# mini split unit comes precharged?



## chillypilgrim (Sep 2, 2015)

stupid question...I usually work on refrigerators. I am doing a Fujitsu Mini split. 12k 115v. It says it comes pre charged with R410A for use with line sets up to 35feet.

Since my line set is only around 12 feet, Am I required to "evacuate" refrigerant from the system first? (in order to achieve proper low side pressure)


----------



## CompleteW&D (May 28, 2011)

I would think that would be covered in the instructions. Or have your HVAC professional check your system out after install to ensure it is set up and going to work properly.


----------



## flashheatingand (May 3, 2008)

I would just evacuate the lineset


----------



## chillypilgrim (Sep 2, 2015)

I called fujitsu and they informed me it was a varying speed compressor. You don't need to touch the refrigerant level if your line set is anywhere from 9-25 feet long ! Simply amazing technology !


----------



## Tom M (Jan 3, 2007)

If you cut the charged length why won't you have to evacuate the 410 in order to not lose it? Are they suggesting coiling up the extra line to reduce the length? 
Just asking, I never install them.


----------



## beenthere (Mar 5, 2009)

The condenser comes precharged for up to 35 foot of line set. The line set itself is not precharged.


----------



## marbledust (Jun 20, 2014)

chillypilgrim said:


> stupid question...I usually work on refrigerators. I am doing a Fujitsu Mini split. 12k 115v. It says it comes pre charged with R410A for use with line sets up to 35feet.
> 
> Since my line set is only around 12 feet, Am I required to "evacuate" refrigerant from the system first? (in order to achieve proper low side pressure)

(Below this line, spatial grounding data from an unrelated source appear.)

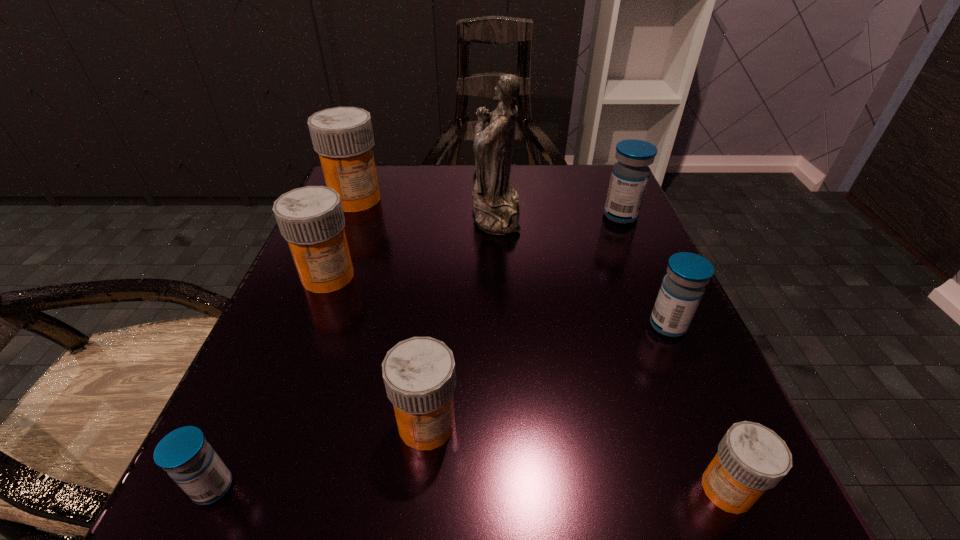 What are the coordinates of `vacant space located 0.260m on the label side of the third farthest medicine` in the screenshot? It's located at [263, 442].

Locate an element on the screen. Image resolution: width=960 pixels, height=540 pixels. free space located on the label side of the third farthest orange medicine is located at coordinates (417, 526).

Identify the location of vacant position located on the left of the second smallest blue medicine. (558, 325).

In order to click on vacant position located on the label side of the smallest orange medicine in this screenshot , I will do `click(657, 489)`.

The height and width of the screenshot is (540, 960). Find the location of `free space located on the label side of the smallest orange medicine`. free space located on the label side of the smallest orange medicine is located at coordinates (549, 489).

At what (x,y) coordinates should I click in order to perform the action: click on vacant space located on the label side of the smallest orange medicine. Please return your answer as a coordinate pair (x, y). Looking at the image, I should click on (362, 489).

Where is `free spot located 0.100m on the back of the leftmost blue medicine`? This screenshot has width=960, height=540. free spot located 0.100m on the back of the leftmost blue medicine is located at coordinates (255, 394).

This screenshot has height=540, width=960. I want to click on figurine that is at the far edge, so click(x=496, y=207).

Image resolution: width=960 pixels, height=540 pixels. What are the coordinates of `object that is positioned at the far left corner` in the screenshot? It's located at (343, 137).

Identify the location of object situated at the near left corner. Image resolution: width=960 pixels, height=540 pixels. (184, 453).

First thing is to tighten your flare nuts down...than fill the lines and coil with a nitrogen charge(300psi)there abouts...some folks wait 24 hours and check pressure than.
If she holds your charge..hook up the vacuum pump and run her until you get 500microns,there abouts.
now she is ready to open up the valves(5mm allen):clap:


----------



## ShepherdHVAC (Jan 7, 2016)

*Help*

I agree with using the pressure test then holding to 500 microns


----------



## AustinAirCo (Aug 21, 2015)

The mini split will probably have a leak in a few years. These are more or less disposable air conditioners, similar to window units in that the manufacturer's spew out new models so frequently it's a mind numbing thing to keep any of it straight. 

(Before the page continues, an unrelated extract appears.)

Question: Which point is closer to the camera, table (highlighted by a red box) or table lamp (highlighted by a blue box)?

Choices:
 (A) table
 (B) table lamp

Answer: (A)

I think most have a compressor warranty of 5 years / 7 if you're lucky. But most other parts are only 1 year. If you install it yourself then forget about the warranty because it will be void.

Every manufacturer makes model specific parts. Which means if you need a part you may not find it in stock have to wait for weeks to get it because most are made in Japan / China and elsewhere. Because models of these units change so frequently you may not find the part you need anyway. 

When the units are new, they work great. Very quiet and super efficient. BUT hooked to a bad power source (brown outs, power surges etc.) Trouble will follow fairly quick... in most cases within a couple years or less. 

Other than all these serious flaws... They're GREAT! :clap:


----------